* _Provided entries_
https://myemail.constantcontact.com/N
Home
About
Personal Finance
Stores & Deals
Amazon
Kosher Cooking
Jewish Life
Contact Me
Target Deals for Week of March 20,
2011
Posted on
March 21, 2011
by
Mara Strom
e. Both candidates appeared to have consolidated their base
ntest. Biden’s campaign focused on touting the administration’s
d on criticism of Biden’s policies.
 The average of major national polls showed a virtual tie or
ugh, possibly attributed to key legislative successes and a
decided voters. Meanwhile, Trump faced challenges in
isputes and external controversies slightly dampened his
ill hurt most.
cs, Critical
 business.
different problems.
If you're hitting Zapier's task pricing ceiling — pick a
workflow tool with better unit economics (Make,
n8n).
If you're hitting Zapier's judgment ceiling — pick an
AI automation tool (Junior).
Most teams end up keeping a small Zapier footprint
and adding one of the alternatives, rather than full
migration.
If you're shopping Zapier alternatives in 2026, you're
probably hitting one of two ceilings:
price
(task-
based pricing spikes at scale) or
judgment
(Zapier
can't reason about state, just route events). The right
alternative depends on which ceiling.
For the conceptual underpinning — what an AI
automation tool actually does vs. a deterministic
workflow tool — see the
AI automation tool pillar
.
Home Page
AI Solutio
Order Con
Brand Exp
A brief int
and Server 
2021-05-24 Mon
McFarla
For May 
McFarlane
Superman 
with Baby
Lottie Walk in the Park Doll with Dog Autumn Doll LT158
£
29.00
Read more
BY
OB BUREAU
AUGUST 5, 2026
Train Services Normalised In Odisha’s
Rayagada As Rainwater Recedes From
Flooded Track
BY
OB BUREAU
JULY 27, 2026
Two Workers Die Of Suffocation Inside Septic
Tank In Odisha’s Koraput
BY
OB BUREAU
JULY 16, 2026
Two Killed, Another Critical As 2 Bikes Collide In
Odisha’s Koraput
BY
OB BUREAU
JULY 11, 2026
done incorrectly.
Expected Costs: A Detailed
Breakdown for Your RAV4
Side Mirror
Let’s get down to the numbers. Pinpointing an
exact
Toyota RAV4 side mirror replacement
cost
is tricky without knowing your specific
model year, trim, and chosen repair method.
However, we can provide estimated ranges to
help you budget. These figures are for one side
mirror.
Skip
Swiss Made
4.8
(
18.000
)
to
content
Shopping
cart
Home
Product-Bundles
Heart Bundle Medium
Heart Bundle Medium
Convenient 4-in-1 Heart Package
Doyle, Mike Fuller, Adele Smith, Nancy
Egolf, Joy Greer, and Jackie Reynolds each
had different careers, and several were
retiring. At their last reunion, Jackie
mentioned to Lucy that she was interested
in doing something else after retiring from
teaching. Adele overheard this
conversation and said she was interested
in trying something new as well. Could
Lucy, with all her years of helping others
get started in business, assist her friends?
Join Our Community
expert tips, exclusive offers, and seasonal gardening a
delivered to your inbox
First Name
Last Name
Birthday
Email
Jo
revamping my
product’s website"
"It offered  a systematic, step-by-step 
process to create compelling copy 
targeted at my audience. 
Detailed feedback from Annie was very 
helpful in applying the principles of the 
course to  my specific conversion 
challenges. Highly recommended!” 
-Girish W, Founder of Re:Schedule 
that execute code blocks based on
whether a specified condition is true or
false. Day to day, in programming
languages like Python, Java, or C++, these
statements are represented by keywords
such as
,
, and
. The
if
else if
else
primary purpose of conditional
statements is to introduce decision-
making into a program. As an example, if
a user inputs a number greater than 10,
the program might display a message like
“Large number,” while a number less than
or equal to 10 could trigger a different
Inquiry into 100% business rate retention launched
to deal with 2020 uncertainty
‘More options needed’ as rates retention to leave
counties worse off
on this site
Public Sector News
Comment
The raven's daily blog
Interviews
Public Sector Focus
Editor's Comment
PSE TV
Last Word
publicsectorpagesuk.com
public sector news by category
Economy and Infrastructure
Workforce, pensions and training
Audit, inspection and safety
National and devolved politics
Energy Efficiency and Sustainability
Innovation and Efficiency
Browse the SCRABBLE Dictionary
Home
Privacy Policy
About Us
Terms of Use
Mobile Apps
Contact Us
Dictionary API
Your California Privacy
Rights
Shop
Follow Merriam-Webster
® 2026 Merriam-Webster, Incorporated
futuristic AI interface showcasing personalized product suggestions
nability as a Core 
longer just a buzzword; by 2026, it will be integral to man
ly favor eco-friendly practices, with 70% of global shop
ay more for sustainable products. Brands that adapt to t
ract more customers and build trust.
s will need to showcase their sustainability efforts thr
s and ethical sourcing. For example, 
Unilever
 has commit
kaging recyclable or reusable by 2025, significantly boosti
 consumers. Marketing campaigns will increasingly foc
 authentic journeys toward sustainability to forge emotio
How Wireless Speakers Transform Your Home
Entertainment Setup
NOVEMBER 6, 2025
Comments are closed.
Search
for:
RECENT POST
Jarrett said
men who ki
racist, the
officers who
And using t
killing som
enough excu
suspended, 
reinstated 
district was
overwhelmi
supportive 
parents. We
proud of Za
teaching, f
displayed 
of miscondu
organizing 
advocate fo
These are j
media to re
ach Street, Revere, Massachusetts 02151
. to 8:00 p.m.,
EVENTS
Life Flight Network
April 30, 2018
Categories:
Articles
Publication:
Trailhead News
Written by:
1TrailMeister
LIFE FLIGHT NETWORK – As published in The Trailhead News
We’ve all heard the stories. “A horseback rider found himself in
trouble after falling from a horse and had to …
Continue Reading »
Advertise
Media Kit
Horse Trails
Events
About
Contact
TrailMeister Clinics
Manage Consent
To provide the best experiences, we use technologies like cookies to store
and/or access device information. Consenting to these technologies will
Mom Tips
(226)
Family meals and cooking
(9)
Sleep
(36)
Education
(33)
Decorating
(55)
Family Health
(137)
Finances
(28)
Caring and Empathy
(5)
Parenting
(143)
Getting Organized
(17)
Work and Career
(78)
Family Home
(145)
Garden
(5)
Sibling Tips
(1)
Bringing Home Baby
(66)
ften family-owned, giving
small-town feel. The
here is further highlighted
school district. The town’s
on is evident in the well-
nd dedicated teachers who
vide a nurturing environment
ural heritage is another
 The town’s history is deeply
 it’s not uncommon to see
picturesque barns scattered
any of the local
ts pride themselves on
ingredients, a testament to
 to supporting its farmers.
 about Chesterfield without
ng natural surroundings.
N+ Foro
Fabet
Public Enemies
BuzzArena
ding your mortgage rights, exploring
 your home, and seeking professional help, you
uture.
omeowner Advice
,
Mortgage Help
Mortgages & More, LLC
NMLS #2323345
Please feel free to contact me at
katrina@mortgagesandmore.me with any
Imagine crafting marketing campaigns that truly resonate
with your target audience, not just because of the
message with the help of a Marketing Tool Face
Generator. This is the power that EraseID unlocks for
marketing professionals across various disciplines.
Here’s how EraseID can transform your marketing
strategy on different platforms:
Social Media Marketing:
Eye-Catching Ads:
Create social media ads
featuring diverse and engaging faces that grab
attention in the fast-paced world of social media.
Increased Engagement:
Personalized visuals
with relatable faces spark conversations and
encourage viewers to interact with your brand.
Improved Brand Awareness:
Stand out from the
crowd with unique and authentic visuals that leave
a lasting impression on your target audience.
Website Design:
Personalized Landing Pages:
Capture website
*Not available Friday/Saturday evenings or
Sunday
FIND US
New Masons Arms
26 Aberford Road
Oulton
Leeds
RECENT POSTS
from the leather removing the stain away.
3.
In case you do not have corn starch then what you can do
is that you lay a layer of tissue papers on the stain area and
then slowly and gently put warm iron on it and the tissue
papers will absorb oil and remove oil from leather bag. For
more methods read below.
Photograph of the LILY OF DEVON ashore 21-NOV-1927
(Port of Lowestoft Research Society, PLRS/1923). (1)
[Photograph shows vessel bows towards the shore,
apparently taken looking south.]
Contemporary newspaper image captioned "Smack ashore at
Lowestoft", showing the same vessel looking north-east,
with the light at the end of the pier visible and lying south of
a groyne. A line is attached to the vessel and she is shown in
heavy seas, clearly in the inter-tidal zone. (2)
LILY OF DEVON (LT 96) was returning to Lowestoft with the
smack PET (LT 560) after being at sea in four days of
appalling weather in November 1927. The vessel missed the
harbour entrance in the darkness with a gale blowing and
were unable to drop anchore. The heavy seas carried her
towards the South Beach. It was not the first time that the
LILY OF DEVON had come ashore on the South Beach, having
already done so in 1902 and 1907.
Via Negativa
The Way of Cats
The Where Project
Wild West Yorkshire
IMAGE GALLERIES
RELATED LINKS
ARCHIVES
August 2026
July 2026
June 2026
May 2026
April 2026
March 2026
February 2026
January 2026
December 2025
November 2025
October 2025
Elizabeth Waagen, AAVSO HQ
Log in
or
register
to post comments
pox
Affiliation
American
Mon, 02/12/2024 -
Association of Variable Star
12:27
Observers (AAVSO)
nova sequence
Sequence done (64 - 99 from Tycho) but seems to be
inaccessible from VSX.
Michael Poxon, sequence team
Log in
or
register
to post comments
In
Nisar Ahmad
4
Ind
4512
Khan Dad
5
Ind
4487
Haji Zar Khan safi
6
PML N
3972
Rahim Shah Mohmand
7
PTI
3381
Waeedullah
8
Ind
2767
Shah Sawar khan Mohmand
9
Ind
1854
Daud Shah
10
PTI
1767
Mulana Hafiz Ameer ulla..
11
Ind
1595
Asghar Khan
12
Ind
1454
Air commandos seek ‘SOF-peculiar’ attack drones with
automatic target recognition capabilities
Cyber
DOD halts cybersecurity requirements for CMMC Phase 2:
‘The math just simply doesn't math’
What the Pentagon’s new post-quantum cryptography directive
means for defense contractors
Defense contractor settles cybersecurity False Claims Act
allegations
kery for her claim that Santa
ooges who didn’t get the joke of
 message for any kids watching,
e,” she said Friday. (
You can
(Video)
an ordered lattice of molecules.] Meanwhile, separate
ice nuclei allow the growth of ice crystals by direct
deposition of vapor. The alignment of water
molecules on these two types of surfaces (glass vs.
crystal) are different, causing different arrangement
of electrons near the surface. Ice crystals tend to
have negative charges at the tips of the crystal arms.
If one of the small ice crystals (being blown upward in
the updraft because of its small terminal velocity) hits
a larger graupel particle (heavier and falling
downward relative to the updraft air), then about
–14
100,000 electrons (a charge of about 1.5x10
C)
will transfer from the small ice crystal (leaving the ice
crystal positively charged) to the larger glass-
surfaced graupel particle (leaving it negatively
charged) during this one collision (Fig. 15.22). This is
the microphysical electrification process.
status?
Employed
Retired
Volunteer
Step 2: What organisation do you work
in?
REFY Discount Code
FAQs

* _Work order_
How many lines of the data hold the string "Friday"? Reply with the number alone.

* _Completed task_
2